Tessier A, Bertrand J, Chenel M, Comets E
INSERM IAME UMR 1137 Paris France; Université Paris Diderot, IAME UMR 1137, Sorbonne Paris Cité Paris France; Division of Clinical Pharmacokinetics and Pharmacometrics Institut de Recherches Internationales Servier Suresnes France.
University College London, Genetics Institute London UK.
CPT Pharmacometrics Syst Pharmacol. 2016 Mar;5(3):123-31. doi: 10.1002/psp4.12054. Epub 2016 Mar 14.

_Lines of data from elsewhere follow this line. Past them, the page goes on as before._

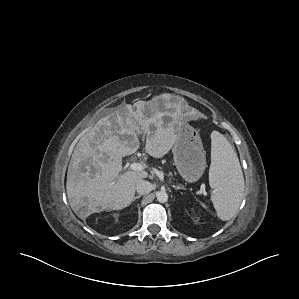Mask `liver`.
<instances>
[{
  "label": "liver",
  "instance_id": "1",
  "mask_svg": "<svg viewBox=\"0 0 299 299\" xmlns=\"http://www.w3.org/2000/svg\"><path fill=\"white\" fill-rule=\"evenodd\" d=\"M136 110L122 104L101 118L85 133L72 154L66 190L74 213L86 219L103 210H120L131 204L136 183L148 177L146 171H122V158L139 148V135L146 134L145 150L162 158L173 147L175 126L165 124L158 102H137ZM169 104H165V109Z\"/></svg>",
  "mask_w": 299,
  "mask_h": 299
}]
</instances>
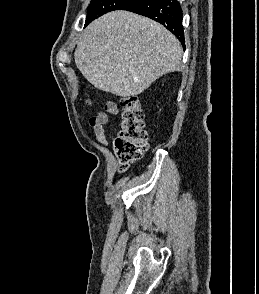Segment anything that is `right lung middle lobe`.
I'll return each instance as SVG.
<instances>
[{
	"mask_svg": "<svg viewBox=\"0 0 259 294\" xmlns=\"http://www.w3.org/2000/svg\"><path fill=\"white\" fill-rule=\"evenodd\" d=\"M134 1L135 0H91L89 7L87 8L88 14L85 26L93 19H96L107 12L120 10L125 5Z\"/></svg>",
	"mask_w": 259,
	"mask_h": 294,
	"instance_id": "obj_1",
	"label": "right lung middle lobe"
}]
</instances>
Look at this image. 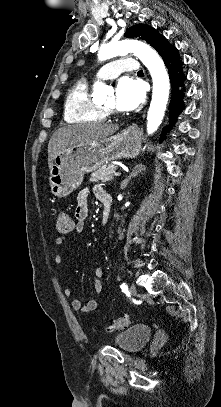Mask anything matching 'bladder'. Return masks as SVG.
Returning <instances> with one entry per match:
<instances>
[{
    "label": "bladder",
    "instance_id": "31cf9c89",
    "mask_svg": "<svg viewBox=\"0 0 221 407\" xmlns=\"http://www.w3.org/2000/svg\"><path fill=\"white\" fill-rule=\"evenodd\" d=\"M151 333V325L139 323L118 332L115 335V340L123 351L133 353L140 351L147 345Z\"/></svg>",
    "mask_w": 221,
    "mask_h": 407
}]
</instances>
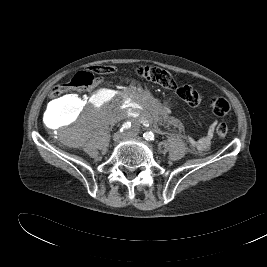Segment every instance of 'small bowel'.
<instances>
[{"label": "small bowel", "mask_w": 267, "mask_h": 267, "mask_svg": "<svg viewBox=\"0 0 267 267\" xmlns=\"http://www.w3.org/2000/svg\"><path fill=\"white\" fill-rule=\"evenodd\" d=\"M214 124H211L207 130V133L200 139L192 140L191 144L200 152L206 151L211 143V139L214 133Z\"/></svg>", "instance_id": "c3829d8e"}]
</instances>
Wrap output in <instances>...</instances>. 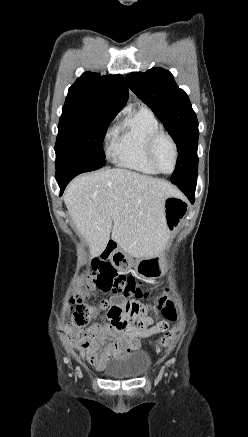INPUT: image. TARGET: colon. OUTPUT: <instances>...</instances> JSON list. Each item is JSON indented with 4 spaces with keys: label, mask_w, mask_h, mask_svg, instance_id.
<instances>
[{
    "label": "colon",
    "mask_w": 248,
    "mask_h": 437,
    "mask_svg": "<svg viewBox=\"0 0 248 437\" xmlns=\"http://www.w3.org/2000/svg\"><path fill=\"white\" fill-rule=\"evenodd\" d=\"M96 285L103 291H111L115 294H127L128 296L143 297L147 296L141 289L140 283L134 276L117 272L116 268L109 262L93 261L90 266L88 281L85 284L77 286L70 298V304L73 309V321L78 326L87 324L95 307L89 305L88 290L90 286ZM166 297H162L160 302L163 303ZM106 303L102 301L100 307H105ZM164 316L167 320H174L176 317L175 309L168 304L164 308ZM164 330L167 329V322L161 323ZM173 333L167 331L165 336L157 343L158 346H165L173 339Z\"/></svg>",
    "instance_id": "obj_1"
}]
</instances>
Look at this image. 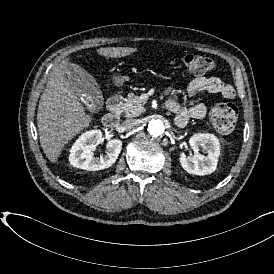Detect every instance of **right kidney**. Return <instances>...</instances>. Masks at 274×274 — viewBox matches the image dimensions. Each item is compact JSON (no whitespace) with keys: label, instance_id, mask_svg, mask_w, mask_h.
Wrapping results in <instances>:
<instances>
[{"label":"right kidney","instance_id":"ca27d5eb","mask_svg":"<svg viewBox=\"0 0 274 274\" xmlns=\"http://www.w3.org/2000/svg\"><path fill=\"white\" fill-rule=\"evenodd\" d=\"M101 139L102 132L98 129L82 133L70 149V164L73 167L88 171H98L111 167L122 150V141L119 139L109 140L106 144V155L94 157L93 151Z\"/></svg>","mask_w":274,"mask_h":274}]
</instances>
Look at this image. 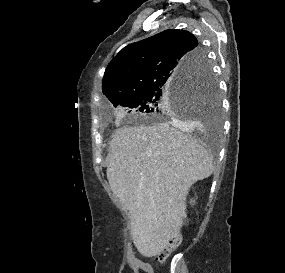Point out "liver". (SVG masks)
I'll list each match as a JSON object with an SVG mask.
<instances>
[{
	"label": "liver",
	"instance_id": "liver-1",
	"mask_svg": "<svg viewBox=\"0 0 285 273\" xmlns=\"http://www.w3.org/2000/svg\"><path fill=\"white\" fill-rule=\"evenodd\" d=\"M181 130L186 126L175 121L174 127H122L112 135L107 179L131 215L133 242L145 257L179 238L190 187L214 171L210 153Z\"/></svg>",
	"mask_w": 285,
	"mask_h": 273
}]
</instances>
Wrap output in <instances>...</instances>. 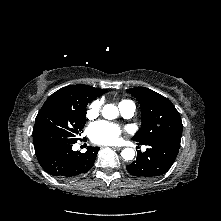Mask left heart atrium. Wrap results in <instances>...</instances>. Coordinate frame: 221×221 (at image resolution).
Instances as JSON below:
<instances>
[{
    "label": "left heart atrium",
    "instance_id": "39dd6f15",
    "mask_svg": "<svg viewBox=\"0 0 221 221\" xmlns=\"http://www.w3.org/2000/svg\"><path fill=\"white\" fill-rule=\"evenodd\" d=\"M121 134V128L113 123L98 121L93 123L89 128L91 140L98 144H113Z\"/></svg>",
    "mask_w": 221,
    "mask_h": 221
}]
</instances>
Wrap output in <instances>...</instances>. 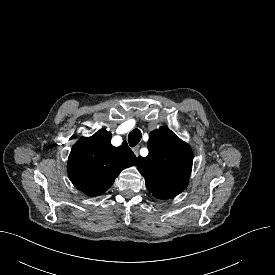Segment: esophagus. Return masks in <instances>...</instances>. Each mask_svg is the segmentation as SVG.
Returning <instances> with one entry per match:
<instances>
[{
    "instance_id": "34e87169",
    "label": "esophagus",
    "mask_w": 275,
    "mask_h": 275,
    "mask_svg": "<svg viewBox=\"0 0 275 275\" xmlns=\"http://www.w3.org/2000/svg\"><path fill=\"white\" fill-rule=\"evenodd\" d=\"M139 148H140V146L139 145H137V146H135L134 148H132V151L134 152V154L138 157V155H139Z\"/></svg>"
}]
</instances>
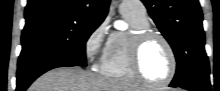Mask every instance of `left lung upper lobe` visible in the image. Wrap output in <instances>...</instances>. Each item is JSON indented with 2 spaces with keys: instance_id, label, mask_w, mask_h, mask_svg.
Here are the masks:
<instances>
[{
  "instance_id": "obj_1",
  "label": "left lung upper lobe",
  "mask_w": 220,
  "mask_h": 91,
  "mask_svg": "<svg viewBox=\"0 0 220 91\" xmlns=\"http://www.w3.org/2000/svg\"><path fill=\"white\" fill-rule=\"evenodd\" d=\"M158 29L171 45L177 69L170 85L209 81V61L198 0H142Z\"/></svg>"
}]
</instances>
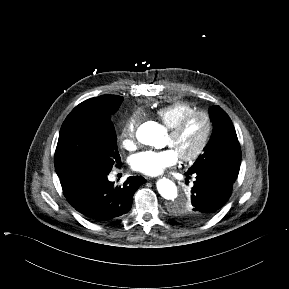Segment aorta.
<instances>
[{"mask_svg":"<svg viewBox=\"0 0 289 289\" xmlns=\"http://www.w3.org/2000/svg\"><path fill=\"white\" fill-rule=\"evenodd\" d=\"M164 135L165 129L155 122H147L141 125L137 131V139L139 142L156 148L161 146ZM157 190L163 198L173 202H178L177 186L171 180L166 178L160 179L157 182ZM181 201L187 203V200L184 198L181 199Z\"/></svg>","mask_w":289,"mask_h":289,"instance_id":"aorta-1","label":"aorta"}]
</instances>
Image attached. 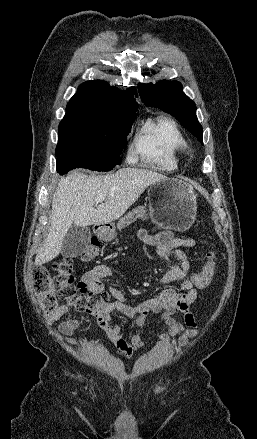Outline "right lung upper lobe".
Listing matches in <instances>:
<instances>
[{
  "mask_svg": "<svg viewBox=\"0 0 257 439\" xmlns=\"http://www.w3.org/2000/svg\"><path fill=\"white\" fill-rule=\"evenodd\" d=\"M135 87L121 91L102 80L89 81L79 86L77 93L66 107V115H93L106 118H121L135 113L138 104Z\"/></svg>",
  "mask_w": 257,
  "mask_h": 439,
  "instance_id": "1",
  "label": "right lung upper lobe"
}]
</instances>
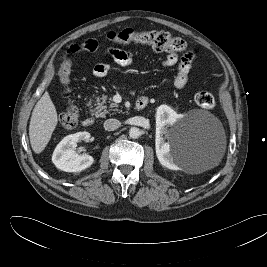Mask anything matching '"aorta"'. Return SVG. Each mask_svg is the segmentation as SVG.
Segmentation results:
<instances>
[{
  "instance_id": "1",
  "label": "aorta",
  "mask_w": 267,
  "mask_h": 267,
  "mask_svg": "<svg viewBox=\"0 0 267 267\" xmlns=\"http://www.w3.org/2000/svg\"><path fill=\"white\" fill-rule=\"evenodd\" d=\"M141 135V131L139 128L137 127H132L130 130H129V136L133 139H136L138 138L139 136Z\"/></svg>"
}]
</instances>
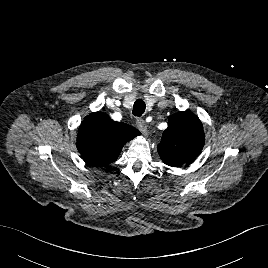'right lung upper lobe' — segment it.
Returning <instances> with one entry per match:
<instances>
[{
    "instance_id": "right-lung-upper-lobe-1",
    "label": "right lung upper lobe",
    "mask_w": 268,
    "mask_h": 268,
    "mask_svg": "<svg viewBox=\"0 0 268 268\" xmlns=\"http://www.w3.org/2000/svg\"><path fill=\"white\" fill-rule=\"evenodd\" d=\"M140 135L125 123L113 121L103 112L88 115L78 130L77 149L89 165L101 167L114 162L123 146Z\"/></svg>"
}]
</instances>
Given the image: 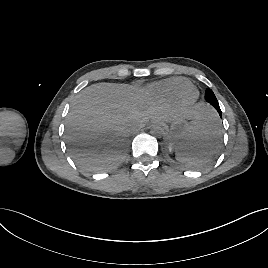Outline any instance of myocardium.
Returning <instances> with one entry per match:
<instances>
[{
	"label": "myocardium",
	"mask_w": 268,
	"mask_h": 268,
	"mask_svg": "<svg viewBox=\"0 0 268 268\" xmlns=\"http://www.w3.org/2000/svg\"><path fill=\"white\" fill-rule=\"evenodd\" d=\"M198 96L197 90L193 87H189L182 92L179 96V100L183 106H191L197 101Z\"/></svg>",
	"instance_id": "myocardium-1"
}]
</instances>
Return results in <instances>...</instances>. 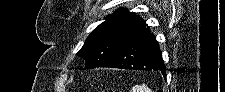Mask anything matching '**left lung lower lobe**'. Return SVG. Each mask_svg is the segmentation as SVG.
<instances>
[{
  "label": "left lung lower lobe",
  "mask_w": 225,
  "mask_h": 92,
  "mask_svg": "<svg viewBox=\"0 0 225 92\" xmlns=\"http://www.w3.org/2000/svg\"><path fill=\"white\" fill-rule=\"evenodd\" d=\"M97 67L161 71L166 79L165 65L159 44L148 26Z\"/></svg>",
  "instance_id": "obj_1"
}]
</instances>
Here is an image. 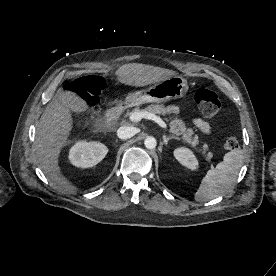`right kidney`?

We show through a simulation study how the joint analysis of data from phase I and phase II studies enhances the power of pharmacogenetic tests in pharmacokinetic (PK) studies. PK profiles were simulated under different designs along with 176 genetic markers. The null scenarios assumed no genetic effect, while under the alternative scenarios, drug clearance was associated with six genetic markers randomly sampled in each simulated dataset. We compared penalized regression Lasso and stepwise procedures to detect the associations between empirical Bayes estimates of clearance, estimated by nonlinear mixed effects models, and genetic variants. Combining data from phase I and phase II studies, even if sparse, increases the power to identify the associations between genetics and PK due to the larger sample size. Design optimization brings a further improvement, and we highlight a direct relationship between η-shrinkage and loss of genetic signal.
我们通过一项模拟研究展示了如何对I期和II期研究的数据进行联合分析,从而提高药代动力学(PK)研究中药效遗传学检测的效能。在不同设计下模拟了PK概况以及176个遗传标记。无效假设情景假定无基因效应,而在备择假设情景下,在每个模拟数据集中随机抽取六个遗传标记,药物清除率与这些标记相关。我们比较了惩罚回归Lasso法和逐步法,以检测由非线性混合效应模型估计的清除率的经验贝叶斯估计值与基因变异之间的关联。即使数据稀疏,将I期和II期研究的数据相结合,由于样本量更大,也能提高识别基因与PK之间关联的效能。设计优化带来了进一步的改善,并且我们强调了η收缩与基因信号损失之间的直接关系。